The part of each episode focused on a case and how the defense team figures out how to get the defendant cleared is where the show shines. There's some pretty clever investigative work involved. Sure, not all their solutions are perfectly legal, but it sort of makes sense in the context of the show and the nature of the characters.

But then we get to the "present day" sequences that show us the crew facing major problems. The flashes aren't in sequence, and that's fine. But the way the flashes are tailored is pretty shallow. I'm talking about the director really holding the hands of the audience by spoonfeeding them information and making sure they don't forget anything. Every little clue or detail that had already been show clearly will be repeatedly flashed on screen later on, every time it's relevant.
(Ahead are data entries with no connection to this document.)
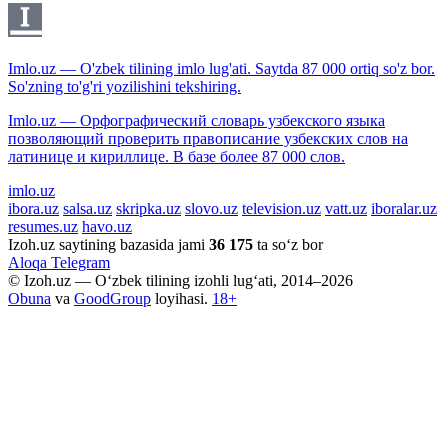
Imlo.uz — O'zbek tilining imlo lug'ati. Saytda 87 000 ortiq so'z bor.
So'zning to'g'ri yozilishini tekshiring.
Imlo.uz — Орфографический словарь узбекского языка
позволяющий проверить правописание узбекских слов на
латинице и кириллице. В базе более 87 000 слов.
imlo.uz
ibora.uz
salsa.uz
skripka.uz
slovo.uz
television.uz
vatt.uz
iboralar.uz
resumes.uz
havo.uz
Izoh.uz saytining bazasida jami
36 175
ta so‘z bor
Aloqa
Telegram
© Izoh.uz — O‘zbek tilining izohli lug‘ati, 2014–2026
Obuna
va
GoodGroup
loyihasi.
18+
There's no need to remember any major details since we're always going to go back to repeated instant replay flashback moments in darkly lit shots.

So How to Get Away with Murder really tears me in two and maybe I'm expecting too much from any drama that tries to involve the law somehow. It has a few good characters and a lot of really annoying ones and our lead heroine makes a lot of weird, ridiculous decisions. Thus the show gets 3 fast-paced, jump cut sex scenes out of a possible 5.